##### SUPPLIED MATERIAL

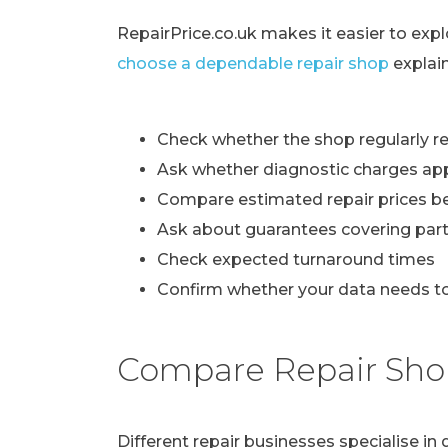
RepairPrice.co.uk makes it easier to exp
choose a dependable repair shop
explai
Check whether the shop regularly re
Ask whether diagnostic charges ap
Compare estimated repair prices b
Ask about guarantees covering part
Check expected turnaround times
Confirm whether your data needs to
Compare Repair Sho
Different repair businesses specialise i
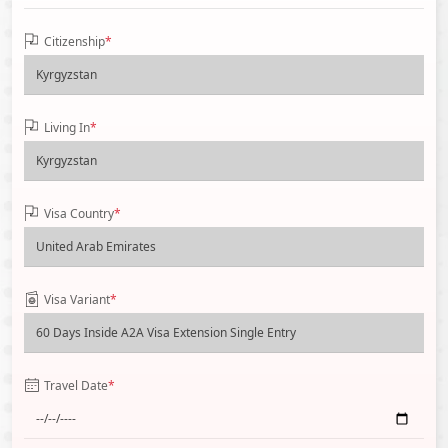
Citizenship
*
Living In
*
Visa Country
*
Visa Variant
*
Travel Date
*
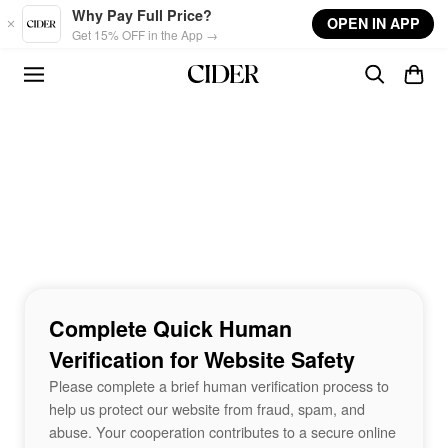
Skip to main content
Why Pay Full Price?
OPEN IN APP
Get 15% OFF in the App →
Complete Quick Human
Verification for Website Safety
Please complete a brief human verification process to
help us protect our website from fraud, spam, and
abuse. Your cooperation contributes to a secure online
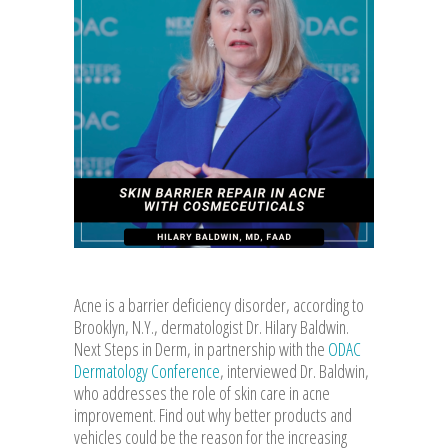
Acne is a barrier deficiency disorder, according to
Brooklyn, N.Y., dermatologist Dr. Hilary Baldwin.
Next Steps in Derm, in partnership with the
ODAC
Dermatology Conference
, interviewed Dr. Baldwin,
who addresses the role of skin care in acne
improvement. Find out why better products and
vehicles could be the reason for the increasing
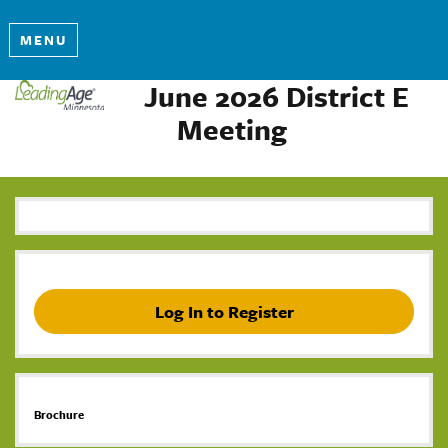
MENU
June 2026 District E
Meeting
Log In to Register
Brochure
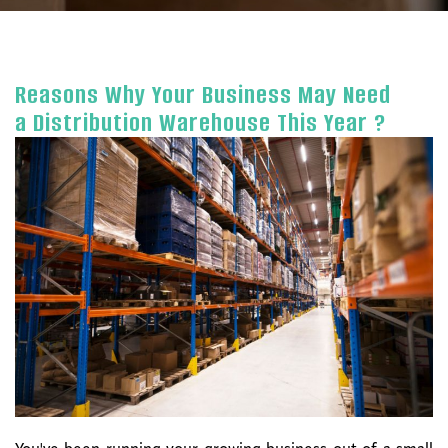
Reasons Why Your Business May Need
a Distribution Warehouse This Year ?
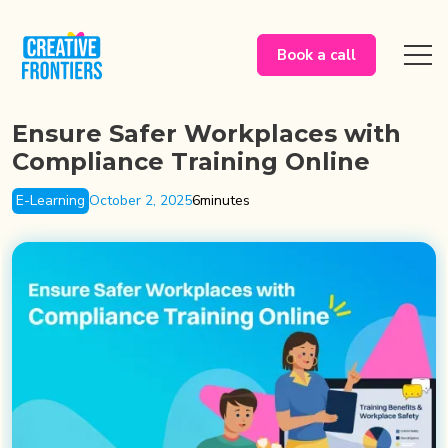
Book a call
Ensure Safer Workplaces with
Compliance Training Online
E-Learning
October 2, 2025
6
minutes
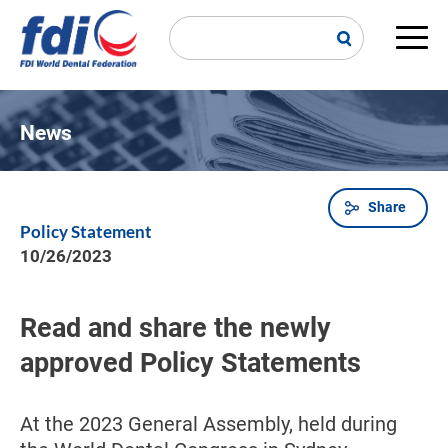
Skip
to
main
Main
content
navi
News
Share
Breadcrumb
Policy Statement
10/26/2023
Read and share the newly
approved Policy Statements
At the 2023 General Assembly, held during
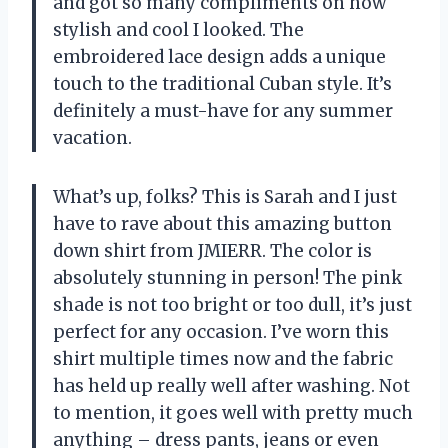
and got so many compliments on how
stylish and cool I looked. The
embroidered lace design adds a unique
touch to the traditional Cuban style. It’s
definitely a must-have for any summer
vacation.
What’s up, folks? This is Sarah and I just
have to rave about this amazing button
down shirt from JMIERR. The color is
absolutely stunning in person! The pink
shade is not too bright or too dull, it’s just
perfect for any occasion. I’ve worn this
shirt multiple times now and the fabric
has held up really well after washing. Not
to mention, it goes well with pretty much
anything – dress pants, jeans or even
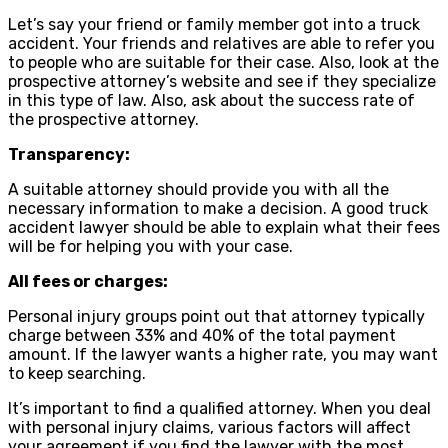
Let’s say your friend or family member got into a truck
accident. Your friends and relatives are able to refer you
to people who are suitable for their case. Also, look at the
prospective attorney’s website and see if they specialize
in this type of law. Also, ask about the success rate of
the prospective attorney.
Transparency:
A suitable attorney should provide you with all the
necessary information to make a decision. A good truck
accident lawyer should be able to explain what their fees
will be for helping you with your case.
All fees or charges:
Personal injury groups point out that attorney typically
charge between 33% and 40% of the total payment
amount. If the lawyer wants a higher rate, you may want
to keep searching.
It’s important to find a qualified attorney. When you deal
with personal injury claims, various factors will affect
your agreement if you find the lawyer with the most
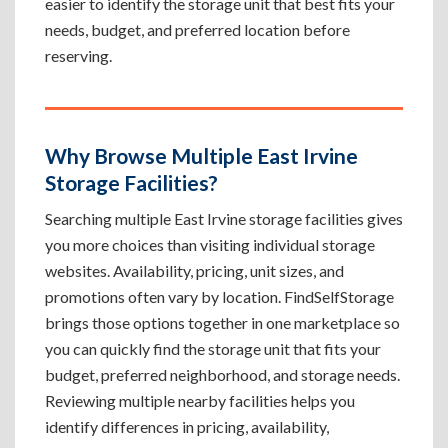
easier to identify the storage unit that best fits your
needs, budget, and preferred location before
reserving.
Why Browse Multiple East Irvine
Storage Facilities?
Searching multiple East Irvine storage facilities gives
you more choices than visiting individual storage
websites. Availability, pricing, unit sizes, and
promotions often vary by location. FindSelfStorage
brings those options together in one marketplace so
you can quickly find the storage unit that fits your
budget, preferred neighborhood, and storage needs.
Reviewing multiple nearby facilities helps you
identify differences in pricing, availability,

##########

REQUIREMENT – In the listing above, which lines include the string "Irvine"? Return every one of them.

RESULT –
Why Browse Multiple East Irvine
Searching multiple East Irvine storage facilities gives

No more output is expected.